Good deeds won’t help you evade blame
February 17th, 2011 - 6:08 pm ICT by IANSWashington, Feb 17 (IANS) Great performance or good behaviour may bring respect and admiration, but they won’t help us evade blame when we trip, says a new study. Participants in the study responded to a number of scenarios mirroring real-life moral transgressions, from stealing money to harming someone.
Results revealed that no matter how many previous good deeds someone had done, they received just as much blame - if not more - than someone with a less heroic background, the Journal of Experimental Social Psychology reports.
“People may come down even harder on someone like the Dalai Lama, than they do on ‘Joe Blow’,” said author Kurt Gray, assistant professor of psychology at the University of Maryland, who led the study with Harvard psychology professor Daniel Wegner.

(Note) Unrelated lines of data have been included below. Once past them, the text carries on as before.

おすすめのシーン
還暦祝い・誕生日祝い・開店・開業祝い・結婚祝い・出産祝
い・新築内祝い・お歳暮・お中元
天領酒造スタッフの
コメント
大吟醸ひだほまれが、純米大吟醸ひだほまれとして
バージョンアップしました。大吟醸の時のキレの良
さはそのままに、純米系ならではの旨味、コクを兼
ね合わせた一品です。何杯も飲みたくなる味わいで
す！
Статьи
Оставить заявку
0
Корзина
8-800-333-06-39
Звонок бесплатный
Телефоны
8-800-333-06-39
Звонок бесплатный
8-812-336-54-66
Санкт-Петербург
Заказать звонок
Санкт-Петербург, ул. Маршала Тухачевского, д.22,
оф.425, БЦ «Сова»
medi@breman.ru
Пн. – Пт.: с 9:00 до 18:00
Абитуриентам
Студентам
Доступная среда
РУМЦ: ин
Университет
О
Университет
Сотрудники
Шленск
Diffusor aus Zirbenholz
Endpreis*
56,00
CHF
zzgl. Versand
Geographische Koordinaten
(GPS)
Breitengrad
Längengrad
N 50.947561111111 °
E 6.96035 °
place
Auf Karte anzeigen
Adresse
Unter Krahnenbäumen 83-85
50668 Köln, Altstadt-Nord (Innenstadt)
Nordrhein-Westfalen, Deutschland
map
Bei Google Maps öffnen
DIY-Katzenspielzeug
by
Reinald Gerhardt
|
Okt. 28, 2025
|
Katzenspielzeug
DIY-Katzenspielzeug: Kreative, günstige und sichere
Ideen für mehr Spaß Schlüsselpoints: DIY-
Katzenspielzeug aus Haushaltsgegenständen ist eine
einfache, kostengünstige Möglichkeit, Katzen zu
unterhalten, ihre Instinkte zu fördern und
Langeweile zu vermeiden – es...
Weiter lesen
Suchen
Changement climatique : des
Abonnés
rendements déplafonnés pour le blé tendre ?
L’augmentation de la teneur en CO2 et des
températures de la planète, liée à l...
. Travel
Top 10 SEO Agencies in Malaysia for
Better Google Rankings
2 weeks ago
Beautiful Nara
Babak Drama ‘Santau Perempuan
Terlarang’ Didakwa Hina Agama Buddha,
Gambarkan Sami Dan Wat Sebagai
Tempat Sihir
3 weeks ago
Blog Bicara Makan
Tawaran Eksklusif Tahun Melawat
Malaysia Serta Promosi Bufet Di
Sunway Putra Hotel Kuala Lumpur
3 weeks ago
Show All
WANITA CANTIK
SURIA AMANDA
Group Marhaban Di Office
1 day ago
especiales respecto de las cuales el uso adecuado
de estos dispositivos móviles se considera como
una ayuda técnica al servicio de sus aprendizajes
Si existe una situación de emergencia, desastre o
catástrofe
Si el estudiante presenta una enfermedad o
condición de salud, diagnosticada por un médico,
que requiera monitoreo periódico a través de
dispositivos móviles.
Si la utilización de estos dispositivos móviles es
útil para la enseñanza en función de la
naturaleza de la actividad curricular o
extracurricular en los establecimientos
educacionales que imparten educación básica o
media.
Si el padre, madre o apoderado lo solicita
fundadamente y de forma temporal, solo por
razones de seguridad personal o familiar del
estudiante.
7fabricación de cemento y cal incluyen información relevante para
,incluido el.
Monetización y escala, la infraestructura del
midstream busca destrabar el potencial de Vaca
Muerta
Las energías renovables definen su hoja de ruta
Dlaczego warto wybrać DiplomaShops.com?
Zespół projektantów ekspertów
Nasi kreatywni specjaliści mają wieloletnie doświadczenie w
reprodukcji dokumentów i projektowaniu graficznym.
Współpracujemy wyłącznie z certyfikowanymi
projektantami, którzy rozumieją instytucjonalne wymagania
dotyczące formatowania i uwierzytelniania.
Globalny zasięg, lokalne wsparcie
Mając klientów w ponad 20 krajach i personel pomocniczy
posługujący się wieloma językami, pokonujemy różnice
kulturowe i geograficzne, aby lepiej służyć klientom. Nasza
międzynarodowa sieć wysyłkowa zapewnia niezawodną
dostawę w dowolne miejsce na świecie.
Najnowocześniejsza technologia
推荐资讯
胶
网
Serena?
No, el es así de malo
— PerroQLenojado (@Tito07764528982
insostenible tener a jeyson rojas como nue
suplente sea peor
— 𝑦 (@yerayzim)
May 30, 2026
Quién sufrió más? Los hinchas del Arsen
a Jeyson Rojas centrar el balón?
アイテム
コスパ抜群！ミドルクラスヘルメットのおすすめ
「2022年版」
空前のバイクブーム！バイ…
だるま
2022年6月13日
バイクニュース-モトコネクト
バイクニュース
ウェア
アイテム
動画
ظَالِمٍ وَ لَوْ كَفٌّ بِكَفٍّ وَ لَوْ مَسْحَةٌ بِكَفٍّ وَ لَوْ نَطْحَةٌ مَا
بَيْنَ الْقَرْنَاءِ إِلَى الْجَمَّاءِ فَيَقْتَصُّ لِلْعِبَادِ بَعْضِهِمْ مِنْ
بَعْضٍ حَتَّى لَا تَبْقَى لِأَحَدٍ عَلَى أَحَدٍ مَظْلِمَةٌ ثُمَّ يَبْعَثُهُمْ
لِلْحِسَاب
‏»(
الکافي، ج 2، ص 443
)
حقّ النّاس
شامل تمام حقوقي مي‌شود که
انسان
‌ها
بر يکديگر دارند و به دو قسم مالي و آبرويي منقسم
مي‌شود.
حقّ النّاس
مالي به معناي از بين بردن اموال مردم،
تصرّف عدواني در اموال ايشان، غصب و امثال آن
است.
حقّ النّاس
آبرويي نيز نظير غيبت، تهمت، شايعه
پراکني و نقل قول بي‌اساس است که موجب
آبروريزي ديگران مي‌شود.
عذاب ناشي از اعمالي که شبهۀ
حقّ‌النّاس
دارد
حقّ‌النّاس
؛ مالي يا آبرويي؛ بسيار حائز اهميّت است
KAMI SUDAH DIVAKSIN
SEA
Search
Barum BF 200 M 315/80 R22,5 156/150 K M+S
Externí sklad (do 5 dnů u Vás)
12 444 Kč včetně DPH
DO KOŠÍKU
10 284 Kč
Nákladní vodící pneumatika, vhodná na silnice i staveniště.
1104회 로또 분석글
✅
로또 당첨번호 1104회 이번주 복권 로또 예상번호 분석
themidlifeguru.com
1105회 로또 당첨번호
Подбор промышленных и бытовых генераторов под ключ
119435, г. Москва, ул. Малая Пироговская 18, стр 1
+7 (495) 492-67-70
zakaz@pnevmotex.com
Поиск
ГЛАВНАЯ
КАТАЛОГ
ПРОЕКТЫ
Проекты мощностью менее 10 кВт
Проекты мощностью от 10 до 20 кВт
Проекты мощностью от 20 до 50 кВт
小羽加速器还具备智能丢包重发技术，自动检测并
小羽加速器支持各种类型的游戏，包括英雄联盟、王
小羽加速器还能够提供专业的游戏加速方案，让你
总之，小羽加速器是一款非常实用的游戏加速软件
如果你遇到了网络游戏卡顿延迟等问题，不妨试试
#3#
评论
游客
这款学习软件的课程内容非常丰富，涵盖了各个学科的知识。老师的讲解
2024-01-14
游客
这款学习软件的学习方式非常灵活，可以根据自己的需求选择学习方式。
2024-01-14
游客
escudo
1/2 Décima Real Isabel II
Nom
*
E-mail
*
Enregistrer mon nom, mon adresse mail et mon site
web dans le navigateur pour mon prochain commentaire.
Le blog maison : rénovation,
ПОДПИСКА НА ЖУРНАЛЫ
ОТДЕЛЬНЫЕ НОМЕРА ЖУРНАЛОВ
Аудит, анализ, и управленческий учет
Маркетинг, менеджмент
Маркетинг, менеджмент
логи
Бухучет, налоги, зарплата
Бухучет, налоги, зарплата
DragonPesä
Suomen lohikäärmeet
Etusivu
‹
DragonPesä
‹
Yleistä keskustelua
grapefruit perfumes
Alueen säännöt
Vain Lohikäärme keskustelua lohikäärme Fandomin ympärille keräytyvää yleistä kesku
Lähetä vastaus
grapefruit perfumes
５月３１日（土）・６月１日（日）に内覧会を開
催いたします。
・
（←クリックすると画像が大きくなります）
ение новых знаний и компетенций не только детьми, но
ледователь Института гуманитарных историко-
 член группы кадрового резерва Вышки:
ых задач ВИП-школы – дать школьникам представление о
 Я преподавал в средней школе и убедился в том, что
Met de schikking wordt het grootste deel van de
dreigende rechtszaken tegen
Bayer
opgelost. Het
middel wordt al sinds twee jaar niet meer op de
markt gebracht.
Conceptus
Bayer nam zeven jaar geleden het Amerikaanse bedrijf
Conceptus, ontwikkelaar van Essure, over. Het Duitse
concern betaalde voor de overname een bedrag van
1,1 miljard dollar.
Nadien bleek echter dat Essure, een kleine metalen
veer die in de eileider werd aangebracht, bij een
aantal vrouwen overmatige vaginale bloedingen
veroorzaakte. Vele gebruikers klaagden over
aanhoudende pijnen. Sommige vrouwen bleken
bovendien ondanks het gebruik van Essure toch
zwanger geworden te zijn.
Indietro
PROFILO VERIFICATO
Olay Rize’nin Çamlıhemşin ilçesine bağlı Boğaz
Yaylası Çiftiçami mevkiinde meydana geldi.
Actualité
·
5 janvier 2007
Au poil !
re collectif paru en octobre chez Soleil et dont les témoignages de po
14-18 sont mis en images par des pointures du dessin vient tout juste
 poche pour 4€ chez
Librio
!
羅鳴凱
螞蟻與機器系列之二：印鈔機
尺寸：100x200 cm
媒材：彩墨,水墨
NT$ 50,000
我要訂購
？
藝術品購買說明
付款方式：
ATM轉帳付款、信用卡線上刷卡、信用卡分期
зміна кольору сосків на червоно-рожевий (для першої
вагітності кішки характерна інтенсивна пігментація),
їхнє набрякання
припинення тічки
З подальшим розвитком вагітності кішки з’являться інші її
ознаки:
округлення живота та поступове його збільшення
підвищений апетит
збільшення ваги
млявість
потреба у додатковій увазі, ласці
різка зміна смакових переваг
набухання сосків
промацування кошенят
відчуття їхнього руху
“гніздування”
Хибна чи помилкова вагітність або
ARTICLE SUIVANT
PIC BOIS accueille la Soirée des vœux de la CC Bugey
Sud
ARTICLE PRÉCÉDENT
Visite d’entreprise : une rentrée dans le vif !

“However, in our research, those who have suffered in the past received significantly less blame even if such suffering was both totally unrelated to the misdeed and long since past,” added Gray, according to a Maryland statement.
“Our research suggests that morality is not like some kind of cosmic bank, where you can deposit good deeds and use them to offset future misdeeds,” said Gray, who directs the Mind Perception and Morality Lab at Maryland.
“Instead, people ignore heroic pasts, or even count them against you when assigning blame. Psychologically, the perceived distance between a hero and a villain is quite small, whereas there’s a wide gap between a villain and a victim.
“This means that heroes are easily recast as evil doers, whereas it’s very hard to turn a victim into a villain,” Gray concluded.